Go through the listing and copy each line that has the string "terselamat" in it.

=== DATA UNDER STUDY ===
#####

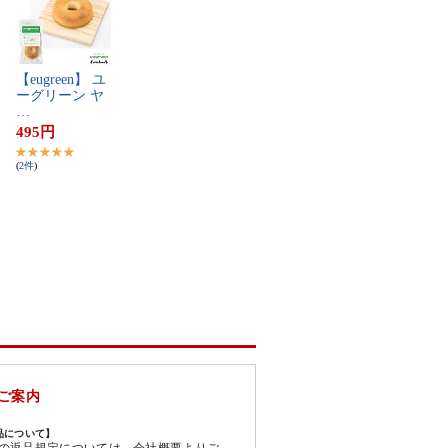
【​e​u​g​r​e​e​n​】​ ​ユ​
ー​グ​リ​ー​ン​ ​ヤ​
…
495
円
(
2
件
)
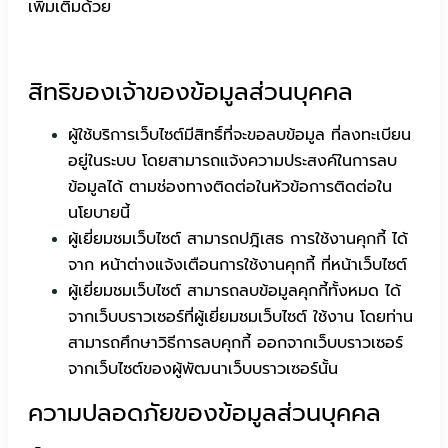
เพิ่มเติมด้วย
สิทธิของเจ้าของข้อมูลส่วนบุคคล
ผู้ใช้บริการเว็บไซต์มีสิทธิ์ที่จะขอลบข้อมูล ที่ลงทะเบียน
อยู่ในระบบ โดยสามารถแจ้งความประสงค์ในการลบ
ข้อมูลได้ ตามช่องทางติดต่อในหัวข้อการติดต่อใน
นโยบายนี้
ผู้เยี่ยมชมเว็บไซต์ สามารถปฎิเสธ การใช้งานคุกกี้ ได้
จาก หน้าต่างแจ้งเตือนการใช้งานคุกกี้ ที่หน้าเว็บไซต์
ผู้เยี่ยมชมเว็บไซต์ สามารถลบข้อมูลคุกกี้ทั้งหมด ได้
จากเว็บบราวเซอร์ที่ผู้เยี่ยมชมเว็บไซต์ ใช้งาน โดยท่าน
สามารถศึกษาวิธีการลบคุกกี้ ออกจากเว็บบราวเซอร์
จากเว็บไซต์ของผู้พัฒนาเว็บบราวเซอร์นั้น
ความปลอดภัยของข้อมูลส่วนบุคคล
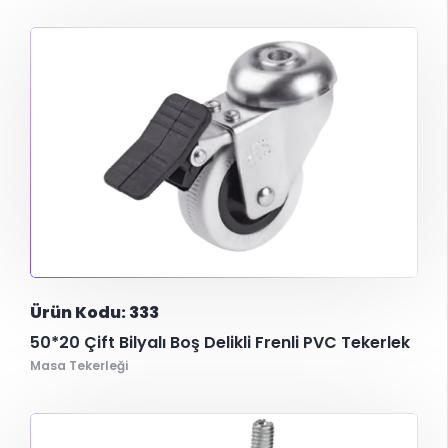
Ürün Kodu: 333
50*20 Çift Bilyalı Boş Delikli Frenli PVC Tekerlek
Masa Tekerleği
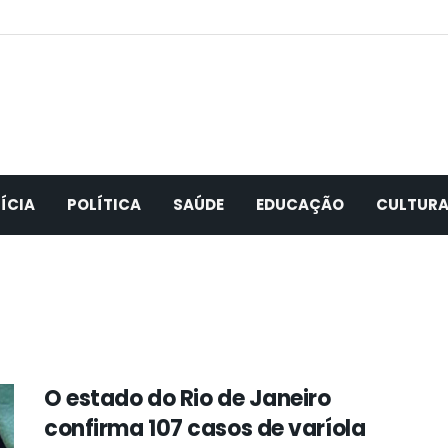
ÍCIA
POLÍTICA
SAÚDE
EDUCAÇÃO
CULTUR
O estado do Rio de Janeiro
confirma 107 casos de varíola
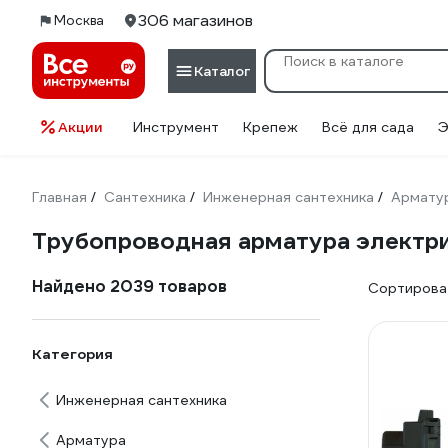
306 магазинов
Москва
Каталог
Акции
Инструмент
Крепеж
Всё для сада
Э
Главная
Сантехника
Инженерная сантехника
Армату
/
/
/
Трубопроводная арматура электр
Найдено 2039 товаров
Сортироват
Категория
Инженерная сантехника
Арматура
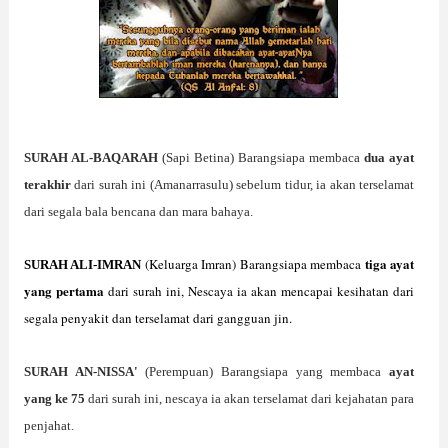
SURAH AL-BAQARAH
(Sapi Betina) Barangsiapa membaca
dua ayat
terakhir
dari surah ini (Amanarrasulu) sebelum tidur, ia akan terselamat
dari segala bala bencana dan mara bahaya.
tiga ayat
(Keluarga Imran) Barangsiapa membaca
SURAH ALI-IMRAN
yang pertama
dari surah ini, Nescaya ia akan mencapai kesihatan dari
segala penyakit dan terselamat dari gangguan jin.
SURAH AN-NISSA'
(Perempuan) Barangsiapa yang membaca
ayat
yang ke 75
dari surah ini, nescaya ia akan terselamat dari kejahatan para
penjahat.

#####

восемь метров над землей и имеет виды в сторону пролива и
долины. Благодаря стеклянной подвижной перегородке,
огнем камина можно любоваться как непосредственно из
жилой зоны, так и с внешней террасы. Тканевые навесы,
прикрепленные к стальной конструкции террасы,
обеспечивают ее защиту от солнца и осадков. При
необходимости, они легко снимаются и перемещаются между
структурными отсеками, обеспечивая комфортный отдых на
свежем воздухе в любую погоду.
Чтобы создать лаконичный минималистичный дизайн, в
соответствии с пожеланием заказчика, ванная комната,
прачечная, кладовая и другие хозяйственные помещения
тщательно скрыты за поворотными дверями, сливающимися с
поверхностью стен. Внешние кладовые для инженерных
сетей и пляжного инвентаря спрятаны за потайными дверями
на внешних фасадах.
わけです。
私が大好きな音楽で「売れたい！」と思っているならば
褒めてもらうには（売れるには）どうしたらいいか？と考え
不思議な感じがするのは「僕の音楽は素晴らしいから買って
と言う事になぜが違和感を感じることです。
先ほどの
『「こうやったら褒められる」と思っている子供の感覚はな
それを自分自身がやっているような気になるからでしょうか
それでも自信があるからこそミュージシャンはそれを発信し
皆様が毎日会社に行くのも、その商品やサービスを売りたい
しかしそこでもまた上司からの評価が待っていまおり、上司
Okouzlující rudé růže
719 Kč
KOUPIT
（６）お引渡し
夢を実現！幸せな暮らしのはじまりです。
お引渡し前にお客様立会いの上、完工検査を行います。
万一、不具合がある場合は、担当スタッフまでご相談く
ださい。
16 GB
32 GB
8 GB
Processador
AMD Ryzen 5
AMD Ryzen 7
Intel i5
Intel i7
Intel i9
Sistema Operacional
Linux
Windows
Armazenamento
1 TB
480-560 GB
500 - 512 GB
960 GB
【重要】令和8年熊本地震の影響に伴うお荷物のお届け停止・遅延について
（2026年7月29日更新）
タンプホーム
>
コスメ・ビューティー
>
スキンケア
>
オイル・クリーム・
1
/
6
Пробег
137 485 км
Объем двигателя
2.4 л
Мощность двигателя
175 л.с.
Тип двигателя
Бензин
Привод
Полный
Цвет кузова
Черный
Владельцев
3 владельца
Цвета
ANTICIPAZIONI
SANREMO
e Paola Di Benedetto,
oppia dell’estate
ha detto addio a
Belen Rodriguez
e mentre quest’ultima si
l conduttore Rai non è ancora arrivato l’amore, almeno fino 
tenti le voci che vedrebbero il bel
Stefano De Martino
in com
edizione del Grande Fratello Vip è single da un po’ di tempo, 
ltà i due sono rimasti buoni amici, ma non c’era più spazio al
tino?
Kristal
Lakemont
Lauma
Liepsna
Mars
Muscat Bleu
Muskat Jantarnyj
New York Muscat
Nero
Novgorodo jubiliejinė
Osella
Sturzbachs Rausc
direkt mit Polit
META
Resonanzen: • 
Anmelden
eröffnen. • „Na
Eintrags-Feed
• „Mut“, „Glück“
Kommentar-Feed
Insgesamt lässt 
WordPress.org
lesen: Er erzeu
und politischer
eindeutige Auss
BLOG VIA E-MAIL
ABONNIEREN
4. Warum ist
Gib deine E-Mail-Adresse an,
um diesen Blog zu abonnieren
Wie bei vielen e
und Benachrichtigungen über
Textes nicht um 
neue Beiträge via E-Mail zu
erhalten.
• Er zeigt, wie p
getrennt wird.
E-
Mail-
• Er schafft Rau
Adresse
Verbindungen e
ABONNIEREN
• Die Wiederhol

#####

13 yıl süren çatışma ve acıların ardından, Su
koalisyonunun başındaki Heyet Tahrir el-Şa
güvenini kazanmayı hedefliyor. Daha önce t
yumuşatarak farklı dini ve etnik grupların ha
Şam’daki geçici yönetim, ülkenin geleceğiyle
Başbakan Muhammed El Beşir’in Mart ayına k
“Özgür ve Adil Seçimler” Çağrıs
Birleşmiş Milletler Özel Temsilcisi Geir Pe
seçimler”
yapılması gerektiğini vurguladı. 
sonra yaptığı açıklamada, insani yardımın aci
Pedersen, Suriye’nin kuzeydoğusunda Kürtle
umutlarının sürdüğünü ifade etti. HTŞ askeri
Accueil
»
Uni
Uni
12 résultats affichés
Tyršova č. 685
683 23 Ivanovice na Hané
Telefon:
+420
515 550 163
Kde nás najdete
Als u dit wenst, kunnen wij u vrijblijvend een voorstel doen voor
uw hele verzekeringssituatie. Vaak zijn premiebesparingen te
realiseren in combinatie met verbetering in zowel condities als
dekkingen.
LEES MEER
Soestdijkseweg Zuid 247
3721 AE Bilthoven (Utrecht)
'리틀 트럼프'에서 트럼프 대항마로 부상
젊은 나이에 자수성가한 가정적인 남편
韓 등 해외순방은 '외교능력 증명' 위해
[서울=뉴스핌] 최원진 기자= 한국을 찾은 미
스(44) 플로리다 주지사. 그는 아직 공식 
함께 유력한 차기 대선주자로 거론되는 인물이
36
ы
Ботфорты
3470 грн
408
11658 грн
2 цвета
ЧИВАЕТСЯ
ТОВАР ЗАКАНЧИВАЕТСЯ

#####

=== ANSWER SECTION ===
dari surah ini (Amanarrasulu) sebelum tidur, ia akan terselamat
segala penyakit dan terselamat dari gangguan jin.
dari surah ini, nescaya ia akan terselamat dari kejahatan para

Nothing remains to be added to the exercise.